For the entries below, state how many lines include the string "pour", and write nothing besides that number.

MATERIAL FOR THE TASK:

┄┄┄┄┄┄┄┄┄┄

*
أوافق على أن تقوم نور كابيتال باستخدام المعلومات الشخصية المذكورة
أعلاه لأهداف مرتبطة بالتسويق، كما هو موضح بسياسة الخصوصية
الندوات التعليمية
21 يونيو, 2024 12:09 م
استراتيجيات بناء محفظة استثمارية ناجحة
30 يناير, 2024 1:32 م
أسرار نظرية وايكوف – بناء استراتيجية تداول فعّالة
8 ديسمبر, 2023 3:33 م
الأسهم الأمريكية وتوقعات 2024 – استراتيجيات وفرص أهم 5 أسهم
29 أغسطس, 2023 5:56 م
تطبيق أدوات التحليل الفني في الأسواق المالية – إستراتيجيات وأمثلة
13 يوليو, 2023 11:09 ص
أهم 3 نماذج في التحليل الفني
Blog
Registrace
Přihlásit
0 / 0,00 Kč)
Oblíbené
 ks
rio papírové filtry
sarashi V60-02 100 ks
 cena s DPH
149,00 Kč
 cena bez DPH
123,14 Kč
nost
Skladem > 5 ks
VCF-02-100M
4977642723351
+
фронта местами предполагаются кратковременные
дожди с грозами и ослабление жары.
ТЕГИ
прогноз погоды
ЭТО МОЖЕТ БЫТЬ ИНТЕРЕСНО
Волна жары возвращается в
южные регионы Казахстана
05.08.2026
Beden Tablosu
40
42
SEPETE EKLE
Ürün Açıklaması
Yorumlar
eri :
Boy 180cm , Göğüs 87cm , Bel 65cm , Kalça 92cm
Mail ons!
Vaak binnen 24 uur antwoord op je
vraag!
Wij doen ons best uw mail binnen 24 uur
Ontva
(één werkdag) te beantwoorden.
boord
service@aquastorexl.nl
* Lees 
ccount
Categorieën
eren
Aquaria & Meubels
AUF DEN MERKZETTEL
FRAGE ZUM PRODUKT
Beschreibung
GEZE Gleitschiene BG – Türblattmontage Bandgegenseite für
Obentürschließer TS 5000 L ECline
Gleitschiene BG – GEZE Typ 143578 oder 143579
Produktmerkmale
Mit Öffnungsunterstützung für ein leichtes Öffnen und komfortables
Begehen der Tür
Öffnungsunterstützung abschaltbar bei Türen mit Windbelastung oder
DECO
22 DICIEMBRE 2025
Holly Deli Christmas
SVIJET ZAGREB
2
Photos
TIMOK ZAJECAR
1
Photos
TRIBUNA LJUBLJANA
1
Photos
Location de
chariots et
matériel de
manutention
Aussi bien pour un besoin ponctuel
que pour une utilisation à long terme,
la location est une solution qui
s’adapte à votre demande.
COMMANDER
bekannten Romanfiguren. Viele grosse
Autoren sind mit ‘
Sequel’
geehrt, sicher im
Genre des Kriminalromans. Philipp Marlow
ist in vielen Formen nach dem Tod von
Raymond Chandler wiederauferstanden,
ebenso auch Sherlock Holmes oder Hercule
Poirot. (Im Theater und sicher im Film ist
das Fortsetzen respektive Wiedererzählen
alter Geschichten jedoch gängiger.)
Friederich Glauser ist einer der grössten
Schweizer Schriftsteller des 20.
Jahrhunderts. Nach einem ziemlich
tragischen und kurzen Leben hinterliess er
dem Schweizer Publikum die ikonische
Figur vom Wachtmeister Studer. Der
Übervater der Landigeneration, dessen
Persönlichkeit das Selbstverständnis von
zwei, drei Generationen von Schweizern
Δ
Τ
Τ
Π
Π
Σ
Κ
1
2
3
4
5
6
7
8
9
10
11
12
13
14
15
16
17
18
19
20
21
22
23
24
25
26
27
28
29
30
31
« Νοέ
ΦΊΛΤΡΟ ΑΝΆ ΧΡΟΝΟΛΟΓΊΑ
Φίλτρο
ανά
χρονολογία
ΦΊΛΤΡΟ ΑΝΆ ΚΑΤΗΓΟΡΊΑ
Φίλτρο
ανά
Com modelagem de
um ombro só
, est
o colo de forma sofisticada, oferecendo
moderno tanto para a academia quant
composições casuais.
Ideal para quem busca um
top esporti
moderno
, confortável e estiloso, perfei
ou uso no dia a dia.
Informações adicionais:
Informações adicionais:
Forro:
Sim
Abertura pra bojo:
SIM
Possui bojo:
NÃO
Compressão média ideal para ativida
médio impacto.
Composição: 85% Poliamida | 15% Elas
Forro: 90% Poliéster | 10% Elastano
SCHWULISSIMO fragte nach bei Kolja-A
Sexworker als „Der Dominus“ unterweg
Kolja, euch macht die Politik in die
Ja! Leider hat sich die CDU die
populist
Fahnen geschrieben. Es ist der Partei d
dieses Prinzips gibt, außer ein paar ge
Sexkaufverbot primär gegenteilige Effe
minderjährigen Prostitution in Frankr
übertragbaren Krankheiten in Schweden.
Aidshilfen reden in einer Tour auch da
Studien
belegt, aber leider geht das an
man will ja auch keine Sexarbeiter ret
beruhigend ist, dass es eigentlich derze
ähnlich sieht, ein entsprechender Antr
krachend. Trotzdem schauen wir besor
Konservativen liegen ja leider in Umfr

┄┄┄┄┄┄┄┄┄┄

RESULT BELOW: 2